What is the context of this report?

    Nanotechnology has rapidly promoted the development a new generation of smart and innovative products and processes, and have created a tremendous growth potential for a large number of industry sectors. Nanotechnology and engineered nanomaterials (ENMs) already have had a major impact on electronics, coatings, construction, food technology, the design of new materials such as nanocellulose applications, telecommunication, environmental technologies, medical technologies and drug development, nano-biocide applications and energy production as well as new agriculture, water purification systems and the utilization of solar energy among others. Nanomaterials and nanotechnology applications have also created some concerns about their possible effects on human health and safety and environmental burden.
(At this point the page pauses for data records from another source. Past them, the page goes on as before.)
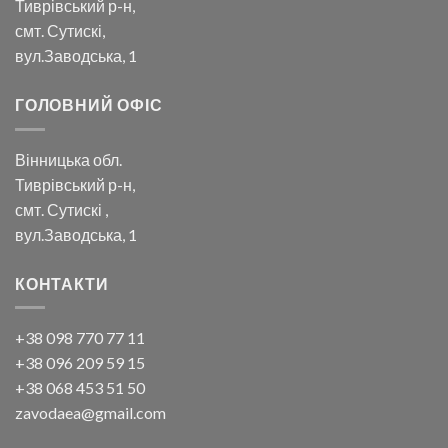
Тиврівський р-н,
смт. Сутискі,
вул.Заводська, 1
ГОЛОВНИЙ ОФІС
Вінницька обл.
Тиврівський р-н,
смт. Сутискі ,
вул.Заводська, 1
КОНТАКТИ
+38 098 770 77 11
+38 096 209 59 15
+38 068 453 51 50
zavodaea@gmail.com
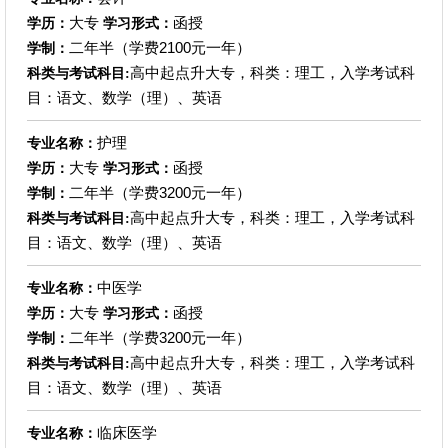
大专
函授
学历：
学习形式：
二年半（学费2100元一年）
学制：
高中起点升大专，科类：理工，入学考试科
科类与考试科目:
目：语文、数学（理）、英语
护理
专业名称：
大专
函授
学历：
学习形式：
二年半（学费3200元一年）
学制：
高中起点升大专，科类：理工，入学考试科
科类与考试科目:
目：语文、数学（理）、英语
中医学
专业名称：
大专
函授
学历：
学习形式：
二年半（学费3200元一年）
学制：
高中起点升大专，科类：理工，入学考试科
科类与考试科目:
目：语文、数学（理）、英语
临床医学
专业名称：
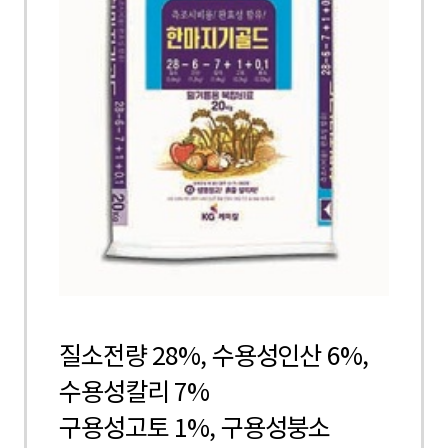
질소전량 28%, 수용성인산 6%,
수용성칼리 7%
구용성고토 1%, 구용성붕소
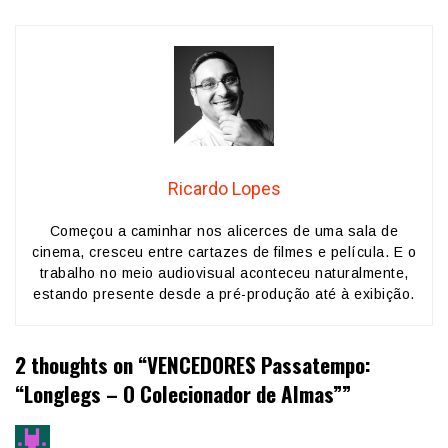
Ricardo Lopes
Começou a caminhar nos alicerces de uma sala de
cinema, cresceu entre cartazes de filmes e película. E o
trabalho no meio audiovisual aconteceu naturalmente,
estando presente desde a pré-produção até à exibição.
2 thoughts on “
VENCEDORES Passatempo:
“Longlegs – O Colecionador de Almas”
”
diz:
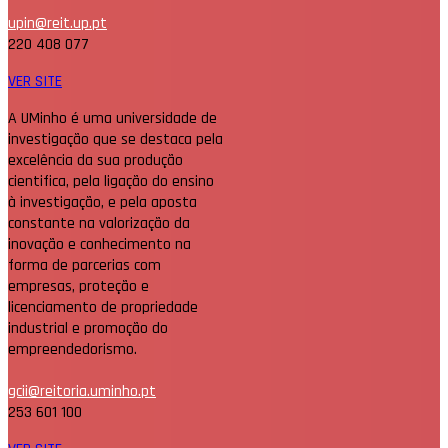
upin@reit.up.pt
220 408 077
VER SITE
A UMinho é uma universidade de
investigação que se destaca pela
excelência da sua produção
cientifica, pela ligação do ensino
à investigação, e pela aposta
constante na valorização da
inovação e conhecimento na
forma de parcerias com
empresas, proteção e
licenciamento de propriedade
industrial e promoção do
empreendedorismo.
gcii@reitoria.uminho.pt
253 601 100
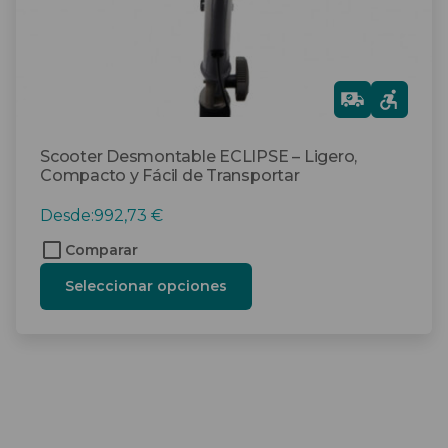
la
página
de
producto
Gra
tis
Scooter Desmontable ECLIPSE – Ligero,
Compacto y Fácil de Transportar
Desde:
992,73
€
Comparar
Seleccionar opciones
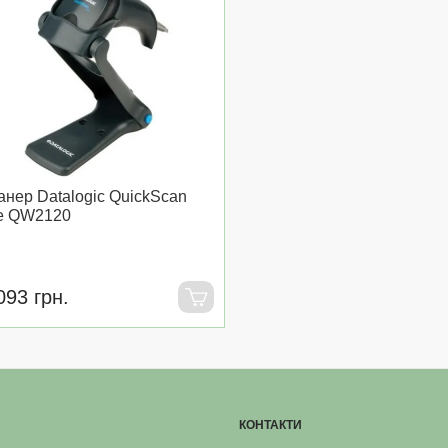
анер Datalogic QuickScan
te QW2120
093 грн.
КОНТАКТИ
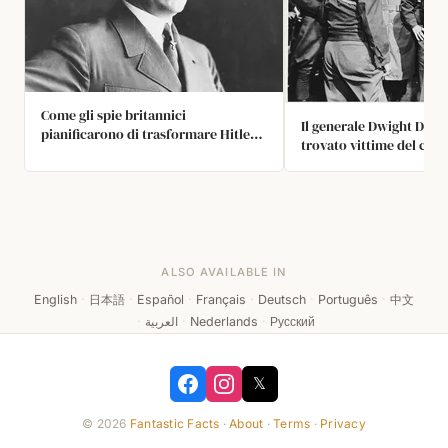
Come gli spie britannici
Il generale Dwight D. E
pianificarono di trasformare Hitler
trovato vittime del cam
in una donna?
concentramento nazist
anticipato che ci sarebb
tentativi di negare ciò c
accaduto, quindi ha ord
tutte le foto possibili f
scattate come prova.
ALSO AVAILABLE IN
English
·
日本語
·
Español
·
Français
·
Deutsch
·
Português
·
中文
·
العربية
·
Nederlands
·
Русский
𝕏
© 2026
Fantastic Facts
·
About
·
Terms
·
Privacy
    Even though there is increasing amount of information of the hazard potential on several nanomaterials, there is a dramatic lack of systematic, and especially relevant, information on the potential hazards associated with these materials.

    The current debate, including the lack of regulatory clarity, and the uncertainty surrounding the potential risks of nanomaterials have had a negative effect on the development, uptake and exploitation of nanomaterials in the European domain and have been identified as major barriers to innovation based on these technologies. To overcome these barriers, the development of a sound science-based foundation from which one can build a trustworthy and affordable safety framework is mandatory.

    The goals of this document are to describe the current level of knowledge of the safety of nanomaterials and nanotechnologies, to identify knowledge gaps, and to set out concrete goals for the research on safety of ENM within the foreseeable future.

    What are the objectives of the European NanoSafety Cluster?

      The European Commission is considering a new Action Plan for Nanotechnology, addressing the technological and societal challenges and strengthening the research and innovation efforts, with increased emphasis on sustainable development, competitiveness, and environmental, health and safety (EHS) issues.

      In this context, the European NanoSafety Cluster is an initiative of the Research and Innovation Directorate General to bring together current research projects all across Europe that adress in a coherent and harmonized all aspects of nanosafety in its various dimensions, including a discussion forum and a dialogue with all stakeholders involved. About 100 scientists contributed to this report.

      As public confidence in nanotechnology is crucially important if these products are to achieve commercial success, neutral and reliable communication and dialogue with the different stakeholders (regulators, industry, various interests groups, representatives of media and the public at large) associated with nanosafety can markedly enhance the acceptability of safe and trustworthy nanomaterials and associated technologies and promote a new safety culture in nanotechnologies. Dissemination of reliable information on nanosafety, and outreach to various stakeholder groups will all help assuring the general public and decision-makers that health and environment aspects are being taken into account

      The goals of this document are to describe the current level of knowledge of the safety of nanomaterials and nanotechnologies, to identify knowledge gaps, and to set out concrete goals for the research on safety of ENMs within the foreseeable future.

      What is the definition of a nanomaterial for this report?

        Figure : Size of objects in a nanometer scale. (modified from:
								National Cancer Institute, USA).

        The usual definition of nanometerial is simply something that has a size in the range of nanometers (usually 1-100nm), but this does not reflect the diverse nature of nanomaterials. The definition used here is the one that the European Commission adopted in 2011 :a ‘nanomaterial’ is: a natural, incidental or manufactured material containing particles, in an unbound state or as an aggregate or as an agglomerate and where, for 50 % or more of the particles in the number size distribution, one or more external dimensions is in the size range 1 nm-100 nm. In specific cases and where warranted by concerns for the environment, health, safety or competitiveness the number size distribution threshold of 50 % may be replaced by a threshold between 1 and 50 %. »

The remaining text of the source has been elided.